** Excerpted records follows **

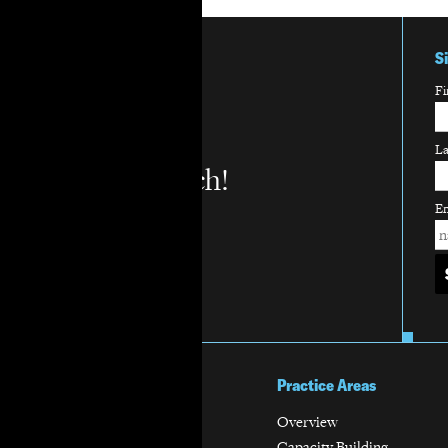
S
Fi
L
Stay in touch!
Em
About Us
Practice Areas
Mission & Vision
Overview
History
Capacity Building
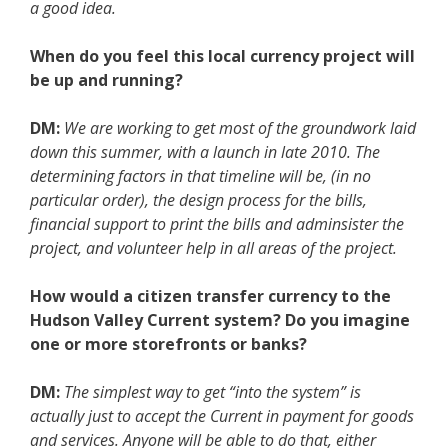
a good idea.
When do you feel this local currency project will
be up and running?
DM:
We are working to get most of the groundwork laid
down this summer, with a launch in late 2010. The
determining factors in that timeline will be, (in no
particular order), the design process for the bills,
financial support to print the bills and adminsister the
project, and volunteer help in all areas of the project.
How would a citizen transfer currency to the
Hudson Valley Current system? Do you imagine
one or more storefronts or banks?
DM:
The simplest way to get “into the system” is
actually just to accept the Current in payment for goods
and services. Anyone will be able to do that, either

** End of Excerpted records **

▸ Work to complete
Give an exact copy of the lines from the one with "When do you" through the end of the entries, both ends included.

▸ Final answer
When do you feel this local currency project will
be up and running?
DM:
We are working to get most of the groundwork laid
down this summer, with a launch in late 2010. The
determining factors in that timeline will be, (in no
particular order), the design process for the bills,
financial support to print the bills and adminsister the
project, and volunteer help in all areas of the project.
How would a citizen transfer currency to the
Hudson Valley Current system? Do you imagine
one or more storefronts or banks?
DM:
The simplest way to get “into the system” is
actually just to accept the Current in payment for goods
and services. Anyone will be able to do that, either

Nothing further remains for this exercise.